São precisamente estes três temas (currículo, ensino-aprendizagem e formação de
professores) que estruturam os artigos deste livro, -Ações extensionistas como
espaço de formação docente: teoria e prática pedagógica‖, oferecida por Maria José
Costa dos Santos, Wendel Melo Andrade e Glessiane Coeli Freitas Batista Prata.
Na primeira parte, os leitores encontrarão discussões sobre currículo e avaliação, com
reflexões sobre as políticas externas, os conteúdos das avaliações em contextos
específicos e com ênfase na matemática.
Na segunda parte, o foco recai sobre os processos de ensino e aprendizagem,
trazendo à tona os esforços de articulação da sequência federativa e da teoria da
objetivação, bem como questões de organização da sala de aula, o papel do jogo no
ensino da matemática e questões sobre a notação semiótica de Leibniz na
aprendizagem do cálculo.
A terceira parte centra-se na problemática da formação de professores, com um
interesse marcado na sua compreensão em cursos de extensão.

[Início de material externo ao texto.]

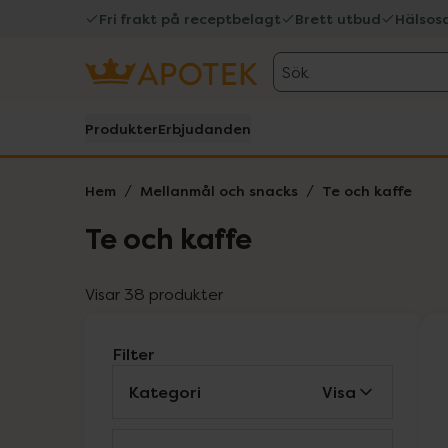
Fri frakt på receptbelagt
Brett utbud
Hälsos
Sök
Produkter
Erbjudanden
Hem
Mellanmål och snacks
Te och kaffe
Te och kaffe
Visar 38 produkter
Filter
Kategori
Visa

Não há dúvida de que o livro cobre três das grandes questões actuais e que os leitores
encontrarão nele material valioso para continuarem as suas reflexões críticas no
sentido de melhorarem a sua prática pedagógica no âmbito de um projeto de
emancipação e transformação da escola. A questão que se nos coloca já não é para
onde vamos, mas para onde queremos ir juntos?